Mulan: idéias feministas e ênfase no machismo

Imagem do filme Mulan da Disney.
É tão machista Mulan tentando ser enquadrada no modelo de mulher da China imperial, submissa, silenciosa e eficiente serva da casa e do marido. Mostra Mulan se esforçando, à sua maneira, para conseguir ser aceita pela sua família e pela sociedade. ela sai de casa para substituir o pai no campo de batalha e salvá-lo da morte certa, tem partes bem engraçadas sobre estereótipos masculinos, a aceitação de Mulan pelo grupo, das palhaçadas  do dragão desmiolado que é seu único aliado e que mais atrapalha que ajuda, além da superação de Mulan  durante o treinamento físico.
O filme segue assim até a hora da primeira batalha quando Mulan tem uma idéia estratégica para conter o exército do Unos que excede em número e força o seu regimento. Ela toma a frente de seu regimento sem explicar nada a ninguém toma a iniciativa e põe em prática seu plano, contra todos, inclusive o dragãozinho seu aliado.
Na verdade o regimento de Mulan, é o único a vencer uma batalha com os Unos, nesse combate Mulan se machuca e depois de causar uma avalanche que destrói a maior parte do exército inimigo e salvar seu comandante da morte, o machucado fica evidente e  ao ser tratada, ela é descoberta. Ela é humilhada e sentenciada à morte, que só não acontece, pois seu comandante lhe deve a vida. Ela então é deixada para trás, expulsa do exército, que graças a ela, se salvou para colher os louros da vitória.

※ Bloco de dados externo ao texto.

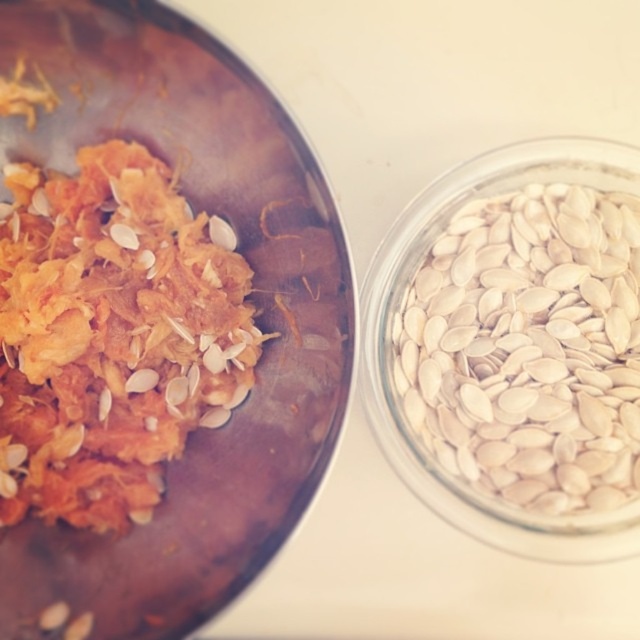 You are preparing a salad and need to know which container has more height to hold ingredients. You have the orange shredded food at left and the white smooth pumpkin seeds at right in front of you. Which one has greater height?

The orange shredded food at left has greater height than the white smooth pumpkin seeds at right.

You are arranging items on a table and need to place a new item between the orange shredded food at left and the clear glass jar at right. Based on their positions, where should you place the new item?

The orange shredded food at left is located at point (109,337), so you should place the new item to the right of the orange shredded food at left since it is closer to the center of the table compared to the clear glass jar at right. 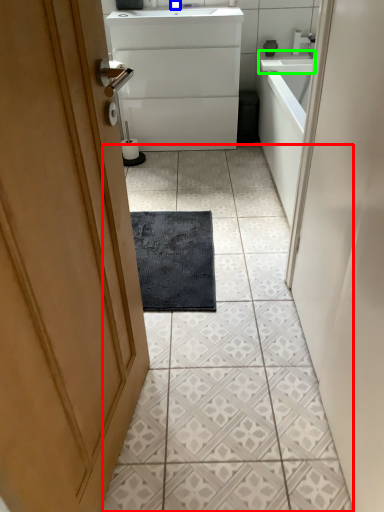 Question: Estimate the real-world distances between objects in this image. Which object is closer to ceramic tile (highlighted by a red box), faucet (highlighted by a blue box) or counter top (highlighted by a green box)?

Choices:
 (A) faucet
 (B) counter top

Answer: (B) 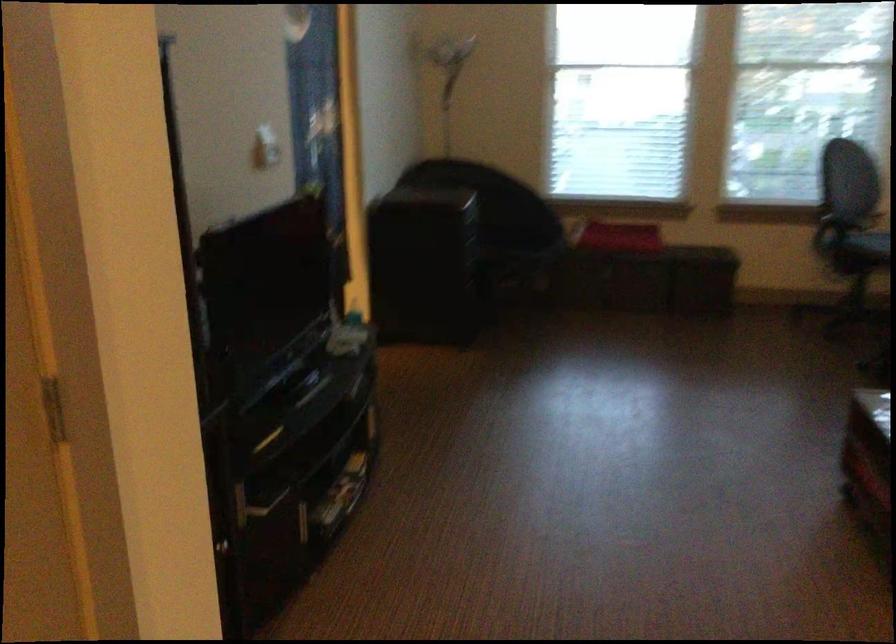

Ao descobrir que seu plano não foi o suficiente para derrotar todo o exército Uno ela segue para a cidade imperial para avisar seus colegas. Ninguém a escuta, e são tomados de assalto pelos inimigos quando festejavam a vitória. Ela persiste e com suas idéias derrota finalmente o que sobrou do exército dos Unos e salva definitivamente o império e o imperador. O imperador reconhece sua força e valor, agradece seu trabalho e lealdade.
O filme tem um bocado de méritos em mostrar uma mulher em um papel exclusivamente masculino e que, apesar de ir contra tudo e todos, consegue se sobressair, vencer e ser reconhecida por seus pares, seus superiores,  pela multidão que a vê em ação. É reconhecida e aceita por todos, menos por sua família.
Talvez o filme Mulan fosse muito mais feminista, se no final, o foco da felicidade de sua família ficasse no seu valor e nas suas realizações e menos na idéia implícita do casamento com o jovem líder do seu regimento.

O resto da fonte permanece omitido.